------ TASK INPUT

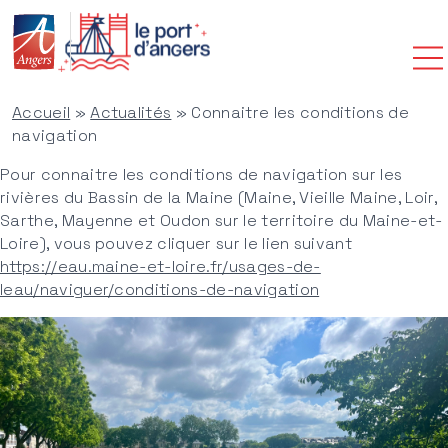
QUI SOMMES-NOUS ?
NOS ACTUALITÉS
Accueil
»
Actualités
»
Connaitre les conditions de
CONTACT
navigation
AMARRER SON BATEAU
FAIRE ESCALE À ANGERS
Pour connaitre les conditions de navigation sur les
DÉCOUVRIR ANGERS
rivières du Bassin de la Maine (Maine, Vieille Maine, Loir,
Espace abonné
Sarthe, Mayenne et Oudon sur le territoire du Maine-et-
Loire), vous pouvez cliquer sur le lien suivant
https://eau.maine-et-loire.fr/usages-de-
leau/naviguer/conditions-de-navigation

------------

→ TASK BRIEF
Write out the material above exactly; no pictures.

→ RESULT BELOW
QUI SOMMES-NOUS ?
NOS ACTUALITÉS
Accueil
»
Actualités
»
Connaitre les conditions de
CONTACT
navigation
AMARRER SON BATEAU
FAIRE ESCALE À ANGERS
Pour connaitre les conditions de navigation sur les
DÉCOUVRIR ANGERS
rivières du Bassin de la Maine (Maine, Vieille Maine, Loir,
Espace abonné
Sarthe, Mayenne et Oudon sur le territoire du Maine-et-
Loire), vous pouvez cliquer sur le lien suivant
https://eau.maine-et-loire.fr/usages-de-
leau/naviguer/conditions-de-navigation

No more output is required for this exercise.